Dr. Mark Erbaugh, Director of International Programs in Agriculture, and Dr. Luis Cañas, Associate Professor in the Department of Entomology, traveled to the Pan-American School of Agriculture – popularly referred to as Zamorano University - in Honduras from December 6 – 12, 2018, to reaffirm and strengthen existing linkages on behalf of the College of Food, Agricultural, and Environmental Sciences (CFAES).
Zamorano is a premier agricultural university in Central America founded in 1942 that trains students throughout Latin America in four major curricular areas: agribusiness management, food science and technology, environment and development, and agricultural sciences and production.
“Zamorano’s exceptional institutional infrastructure, faculty, and academic programs provide an excellent partnership platform on which to build future collaborations for the benefit of CFAES faculty, researchers, and students”, said Dr. Erbaugh.
Building On Current Collaborations
There are a number of ongoing collaborative efforts between Ohio State – CFAES and Zamorano faculty and staff, and this visit intended to further synergize these efforts for more amplified impact in areas like food securuty and youth development.
Dr. Cañas, who completed his undergraduate degree at Zamorano, has been selecting and placing Zamorano undergraduate students on research internships at the CFAES Ohio Agricultural Research and Development Center (OARDC) for the last 10 years as part of the Ohio State/Zamorano internship program. Several past internships have resulted in Zamorano students returning to CFAES for graduate degree training. A few of these students now hold faculty and industry positions in the US and abroad. Cañas also collaborates with several Zamorano faculty, including a research program with Ing. Rogelio Trabanino, Associate Professor and Coordinator of Zamorano’s Biological Control Laboratory, that focuses on developing biological control practices for horticultural and agronomic pests.

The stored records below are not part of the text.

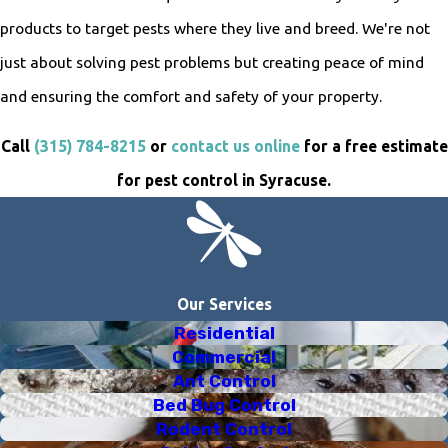
products to target pests where they live and breed. We're not
just about solving pest problems but creating peace of mind
and ensuring the comfort and safety of your property.
Call
(315) 784-8215
or
contact us online
for a free estimate
for pest control in Syracuse.
Our Services
Residential
Commercial
Ant Control
Bed Bug Control
Rodent Control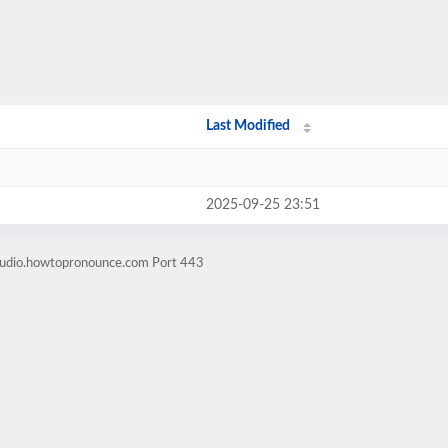
Last Modified
2025-09-25 23:51
-audio.howtopronounce.com Port 443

Ohio State University Extension has also initiated collaborations with Zamorano to establish and develop 4-H, known in Honduras as ‘4-S’, clubs and a possible Honduran Youth Institute, which would be an adaptation of the Ohio Youth Institute. Dustin Homan and Sally McClaskey, both Ohio 4-H Program Managers, met with Zamorano staff, volunteers and local teachers earlier this year during an April visit to Zamorano’s campus. Steve Brady, 4-H Extension Educator in Warren County, visited Zamorano University in October where he led a two-day training workshop for teachers and adult volunteers interested in establishing 4-S clubs in their communities.
The Ohio Agricultural Internship Program, an affiliated program to International Programs in Agriculture, has been recruiting Zamorano students for internship placements with agribusinesses such as SolGroup Marketing, Corteva, Moreno Ranch, and the Latin America Agrobusiness Development Corporation for more than ten years.
Howard Greene, Program Director for K-12 Education Outreach in the College of Engineering, has been leading service-learning projects in Honduras for students from the College of Engineering and CFAES for several years. Howard has started planning a new collaboration between Zamorano, Ohio State, and Heart to Honduras (HtH) – a faith-based NGO headquartered in Xenia, Ohio - to have Ohio State-Zamorano student teams complete service learning projects in rural villages identified by HtH.
Cañas and Erbaugh’s visit also included a meeting with Dr. Jeffery Lansdale, President of Zamorano, and several faculty members who plan to visit The Ohio State University in February 2019 to continue discussions on collaborative programming with CFAES. CFAES and Zamorano University also plan to renew next year a memorandum of understanding that was signed by both institutions in 2014.
They concluded their trip by meeting with U.S. Agency for International Development (USAID) Mission staff in Tegucigalpa to learn of its current development priorities and programs in Honduras.